Maybe your spouse really is an investing guru and has strong dividend income. Or the house is nearly paid off, or you have a large TSP balance and actual discipline about how it would be used. You might even have other permanent insurance in place. Hell, your pension may not even be what’s holding the entire household together.
If any of those are true for you, then full coverage may be more than you need. Reduced coverage exists for a reason.
You can elect a smaller base amount and cover the bills that absolutely must get paid instead of trying to replace the entire pension. Using that same $5,000, a $3,000 base amount would cost about $195 a month and produce about $1,650 a month for the survivor. That’s not everything, but it can buy breathing room.
Where retirees get themselves in trouble is debt.
A lot of people look at a credit card balance, a truck payment, college tuition, maybe a mortgage, and decide the monthly SBP premium is the problem. Sometimes it is. But sometimes debt is exactly why SBP is what you need. If you die next year, the Visa bill also lives on (if it’s a joint account or if you live in one of nine “Community Property Law” states). There’s also property taxes, insurance, car payments, or any of the other expenses your spouse will find while unraveling the web that is your personal finances.
That’s the real test: if you died next year, would your spouse really be okay without your retirement pay? Not vaguely okay. Not “maybe okay if the market cooperates and the roof holds and nobody gets sick.” Financially good to go.

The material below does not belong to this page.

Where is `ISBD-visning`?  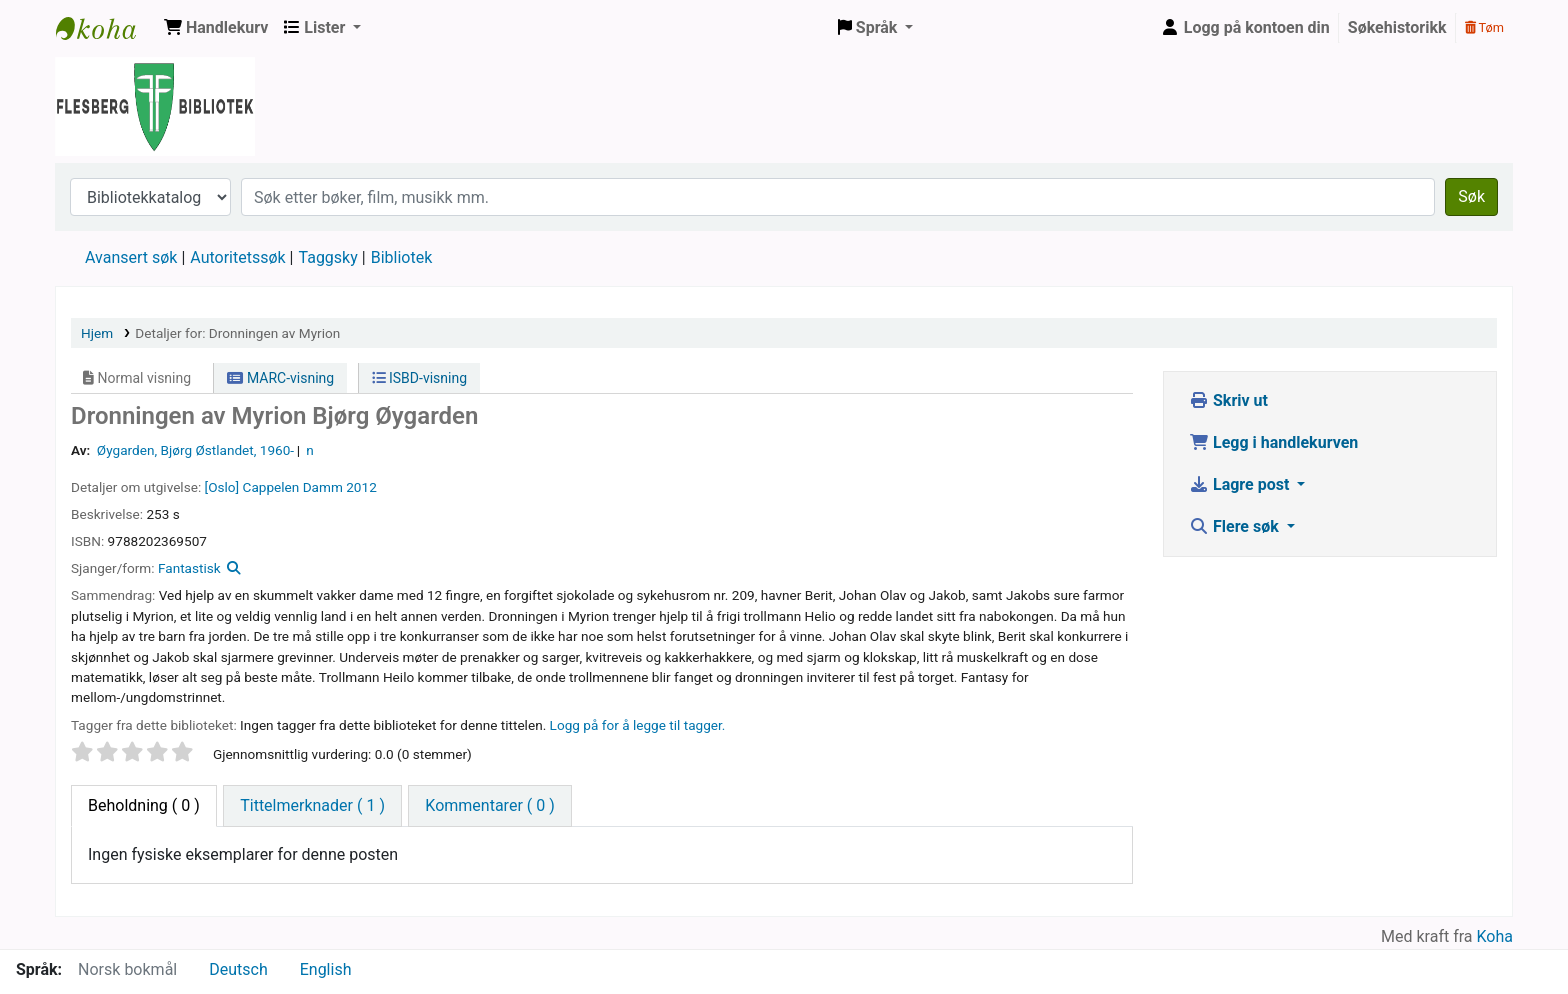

If the answer is no, the SBP is worth it. If the answer is yes, then maybe you reduce it, or maybe you pass. But that decision should come from a strong balance sheet and realistic budgeting, not from being annoyed that retirement already has its hand in your pocket.
This decision is a hard one at the time it's present. You can’t decline SBP at retirement and then come back later because you had a change of heart. Refusing the Survivor Benefit Plan is an irrevocable decision.
Those who enroll and want to opt out later have a one-year window to terminate coverage between the 25th and 36th month after retirement pay starts. But that’s a mulligan, not a do-over. If you terminate during that window, previously paid premiums are not refunded, and the decision is permanent.
There are narrow exceptions, including some cases involving a total VA disability rating, but those aren’t broad enough to build an entire retirement plan around.
So no, SBP isn’t always worth it.
But for the average retiring military family, especially one where the pension is load-bearing, it usually is worth it. It doesn’t feel good to lose a few hundred bucks before your paycheck ever gets to your account. And it’s certainly not cheap (nothing worth buying ever is). It’s worth the investment because your death is a terrible time for your spouse to discover that he or she is suddenly sh*t out of luck.
That’s the real decision. It’s not whether you hate paying for SBP. Everybody hates paying for SBP. The question is whether your spouse can afford for you not to.